New and Noted
Reinventing Los Angeles: Nature and Community in the Global City, by Robert Gottlieb. The MIT Press, 2007, 340 pp. $24.95 (paperback).
When I was growing up in Los Angeles in the 1960s, there was an entertainment industry adage: “If you could make it in New York or Los Angeles, you could make it anywhere.” That rings true for Robert Gottlieb’s new book, Reinventing Los Angeles: Nature and Community in the Global City. If positive social and economic changes can occur in the unlikely climate of highly diverse L.A., a city synonymous with concrete freeways, dams, and the attempt to dominate nature—a place wrestling with growing economic and social inequality and stratification—there’s hope for the rest of us.
Robert Gottlieb is a long-time activist, professor of urban and environmental policy, and director of an environmental-policy institute at Occidental College in Los Angeles. He combines an audacious mix of strategies to suggest that community activism can succeed in working across social, racial, and economic divides. Despite increased globalization pressures that more often divide than unite, Gottlieb paints a picture of how immigrants, citizens, activists, organizations, and networks have coalesced to improve the quality and sustainability of the Los Angeles River; develop alternative transportation strategies; create farmers markets and urban gardens; and broaden economic opportunities. He posits that this combination of environment, community development, and social-change initiatives will lead to a more sustainable and livable environment.
One of Gottlieb’s more interesting concepts is “globalization from below,” which blends urban nature, community, and the right to the city for all occupants. He offers the example of the Thai Community Development Corporation (CDC), located in the East Hollywood neighborhood of Los Angeles. The CDC uses a fair-trade and community framework that imports and distributes jasmine rice grown by small farmers and collectives in northeast Thailand to Thai restaurants and stores in Los Angeles. Built upon the idea that social and economic change can be effected across borders, this arrangement not only provides income to the Thai farmers, but also creates income and jobs in L.A. Readers of Bill McKibben’s recent book Deep Economy (see “In It Together,” by Bob Van Meter, Shelterforce, Winter 2007), will recognize that Gottlieb’s idea of urban community sustainability is at odds with McKibben’s stress on localism. Gottlieb acknowledges this tension, but argues that the strong cultural connections around food transcend borders and point the way to a more nuanced view about the complexities of the globalization debate.

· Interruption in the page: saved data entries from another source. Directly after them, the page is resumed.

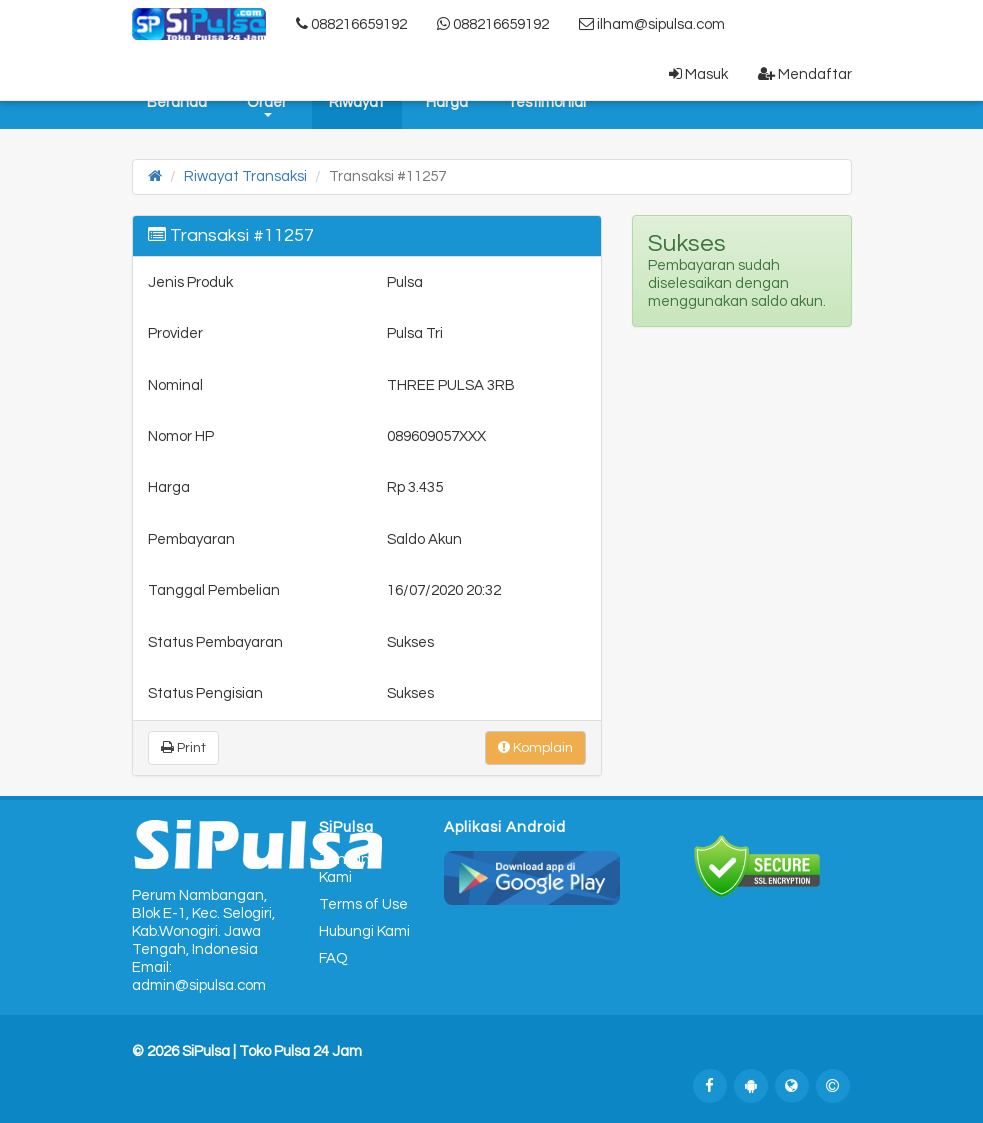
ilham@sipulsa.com (652, 24)
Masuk (698, 74)
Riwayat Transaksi (245, 176)
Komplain (535, 747)
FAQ (333, 958)
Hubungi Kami (364, 931)
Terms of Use (363, 904)
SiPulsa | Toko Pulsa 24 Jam (272, 1051)
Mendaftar (805, 74)
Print (183, 747)
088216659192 (351, 24)
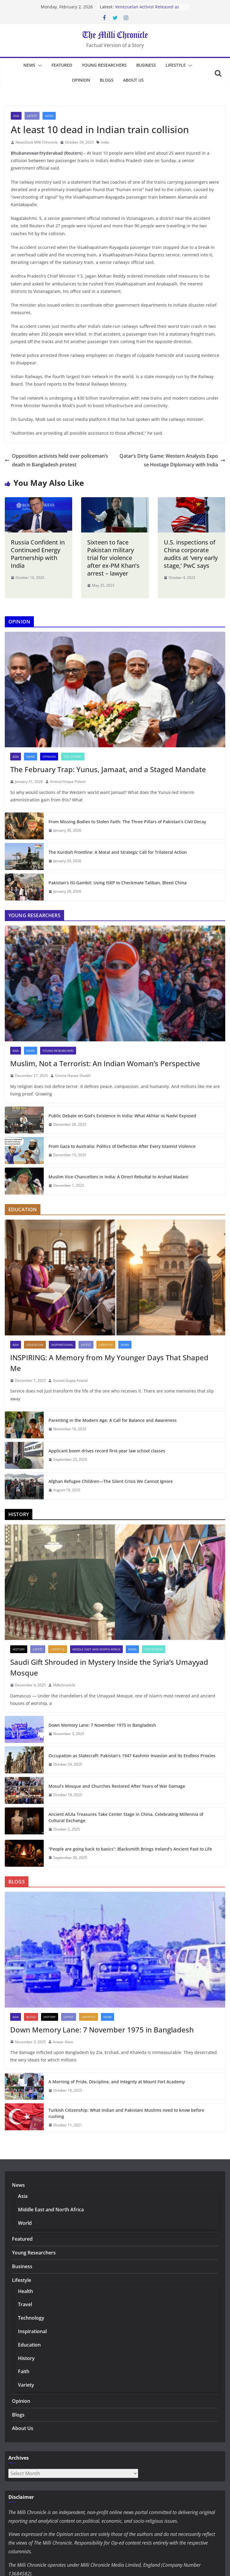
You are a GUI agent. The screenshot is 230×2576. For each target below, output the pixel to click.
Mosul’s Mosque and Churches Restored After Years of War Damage (117, 1786)
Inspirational (62, 1345)
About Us (133, 80)
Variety (26, 2385)
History (19, 1649)
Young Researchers (104, 65)
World (25, 2223)
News (29, 65)
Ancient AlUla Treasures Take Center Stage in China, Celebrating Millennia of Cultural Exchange (126, 1817)
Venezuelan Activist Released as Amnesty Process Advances (147, 10)
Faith (23, 2371)
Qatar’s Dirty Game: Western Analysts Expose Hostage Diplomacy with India (172, 460)
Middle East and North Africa (96, 1649)
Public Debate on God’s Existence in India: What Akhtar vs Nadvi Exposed (122, 1116)
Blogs (107, 80)
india (105, 142)
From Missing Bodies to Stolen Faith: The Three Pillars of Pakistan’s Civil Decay (127, 821)
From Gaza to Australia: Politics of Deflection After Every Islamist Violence (122, 1146)
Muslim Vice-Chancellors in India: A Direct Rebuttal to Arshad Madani (118, 1177)
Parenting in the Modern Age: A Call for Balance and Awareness (113, 1420)
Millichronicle (64, 1685)
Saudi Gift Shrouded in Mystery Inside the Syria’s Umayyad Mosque (109, 1667)
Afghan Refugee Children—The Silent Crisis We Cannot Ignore (111, 1481)
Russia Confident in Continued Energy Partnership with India (38, 554)
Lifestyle (176, 65)
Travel (25, 2304)
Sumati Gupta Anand (70, 1380)
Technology (31, 2318)
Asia (16, 116)
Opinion (81, 80)
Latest (32, 116)
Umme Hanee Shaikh (72, 1075)
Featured (62, 65)
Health (25, 2291)
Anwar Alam (63, 2041)
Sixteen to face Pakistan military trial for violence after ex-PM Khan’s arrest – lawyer (113, 557)
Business (146, 65)
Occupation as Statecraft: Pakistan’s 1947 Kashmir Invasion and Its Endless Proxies (132, 1755)
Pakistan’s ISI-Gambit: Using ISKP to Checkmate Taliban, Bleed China (118, 882)
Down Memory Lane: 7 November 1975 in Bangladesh (102, 1725)
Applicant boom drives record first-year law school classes (107, 1451)
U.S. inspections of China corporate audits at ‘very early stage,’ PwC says (191, 554)
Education (34, 1345)
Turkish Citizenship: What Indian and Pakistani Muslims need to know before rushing (126, 2113)
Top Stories (72, 756)
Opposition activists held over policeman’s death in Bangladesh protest (56, 460)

Nevertheless, the book would have benefited from additional examples and strategies that community-based organizations, local leaders, and business enterprises are using in L.A. to pursue globalization from below.
Gottlieb reminds us that building sustainable initiatives in the current Los Angeles environment of economic, social, ethnic, and racial divisions is daunting work, but that over the past two decades new leaders, organizations, and communities have emerged, offering a more unified vision for promoting social and economic equity that emphasizes the need for livable wages, greater local control of the production process, and access to alternative transportation and greater public spaces.
For many years, Los Angeles has been a trend-setter for the rest of the country in both negative (low-wage jobs, sprawl, franchises, shopping malls) as well as positive (immigration, small-business formation, community coalitions) social and economic trends. Gottlieb draws an intriguing picture of a city grappling with diversity and sustainable community in the global era in ways that could be a harbinger of things to come throughout the country. It behooves community-development practitioners and stakeholders in community vitality to learn from L.A.’s challenges and successes.
Robert O. Zdenek is interim executive director of the National Housing Institute.